28. Juni 2018 um 15:17 Uhr

Verfolgung per Fahrrad, dann Festnahme: Unfallfahrer flüchtet schwimmend vor PolizeiVerfolgung per Fahrrad, dann Festnahme: Unfallfahrer flüchtet schwimmend vor Polizei

Nach einem Unfall wollte ein Flüchtender kreativ sein und sprang in einen Fluss. Doch die Beamten waren kreativer.

Ein 48-Jähriger hatte am Mittwoch bei Pettstadt, Nähe Bamberg (Bayern), auf einer Bundesstraße einen Unfall gebaut, verließ seinen Kleinbus und rannte davon. Ein Zeuge beobachtete das ganze Geschehen und informierte die Polizei.

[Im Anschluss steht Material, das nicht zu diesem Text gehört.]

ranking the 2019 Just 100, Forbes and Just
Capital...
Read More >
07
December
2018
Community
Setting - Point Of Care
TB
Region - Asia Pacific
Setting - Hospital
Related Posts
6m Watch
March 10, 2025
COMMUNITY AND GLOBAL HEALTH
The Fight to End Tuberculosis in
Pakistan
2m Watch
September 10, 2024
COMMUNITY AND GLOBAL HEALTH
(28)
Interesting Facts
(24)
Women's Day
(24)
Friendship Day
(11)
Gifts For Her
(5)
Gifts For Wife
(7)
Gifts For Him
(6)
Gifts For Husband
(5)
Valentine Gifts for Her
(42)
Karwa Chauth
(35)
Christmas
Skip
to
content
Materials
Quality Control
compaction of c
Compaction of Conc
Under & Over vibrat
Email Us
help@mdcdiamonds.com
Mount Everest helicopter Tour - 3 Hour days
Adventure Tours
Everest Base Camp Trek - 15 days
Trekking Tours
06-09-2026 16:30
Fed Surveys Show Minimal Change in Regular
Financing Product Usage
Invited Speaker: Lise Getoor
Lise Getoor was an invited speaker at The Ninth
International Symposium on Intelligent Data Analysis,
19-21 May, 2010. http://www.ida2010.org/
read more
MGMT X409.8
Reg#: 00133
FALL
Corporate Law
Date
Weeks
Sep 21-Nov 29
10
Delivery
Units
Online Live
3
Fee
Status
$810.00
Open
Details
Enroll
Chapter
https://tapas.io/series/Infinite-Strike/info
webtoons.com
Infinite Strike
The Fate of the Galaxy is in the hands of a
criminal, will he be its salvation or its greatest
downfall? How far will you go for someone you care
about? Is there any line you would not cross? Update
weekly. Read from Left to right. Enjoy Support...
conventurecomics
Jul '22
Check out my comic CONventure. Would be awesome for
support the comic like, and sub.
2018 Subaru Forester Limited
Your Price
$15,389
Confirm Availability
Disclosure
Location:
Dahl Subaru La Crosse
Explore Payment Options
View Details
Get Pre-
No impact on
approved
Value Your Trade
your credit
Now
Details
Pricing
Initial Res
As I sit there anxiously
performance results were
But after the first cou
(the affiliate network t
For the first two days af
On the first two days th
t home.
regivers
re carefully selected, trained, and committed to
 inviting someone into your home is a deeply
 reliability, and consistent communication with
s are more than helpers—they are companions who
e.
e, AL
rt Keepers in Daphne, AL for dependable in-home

Als die Kollegen am Einsatzort eintrafen, war der Flüchtende schon in die Regnitz gesprungen und schwamm davon, teils schwimmend, teils tauchend.

Doch mit der Kreativität der Beamten hatte er nicht gerechnet. Einer der Kollegen der Verkehrspolizei Bamberg lieh sich von einem Passanten ein Fahrrad, da eine Verfolgung mit dem Streifenwagen nicht möglich war, und fuhr dem Mann hinterher. Nach etwa einem Kilometer konnte der Polizist den 48-Jährigen stellen und festnehmen.

Nur wurde auch der Grund für die ungewöhnliche Flucht klar. Beim durchgeführten Alkoholtest stellten die Beamten einen Promillewert von 1,52 fest. Den Führerschein stellten die Polizisten sicher.

Tja, notfalls springen wir auch hinterher, aber so war es definitiv die bessere Lösung und der Kollege wurde nicht nass.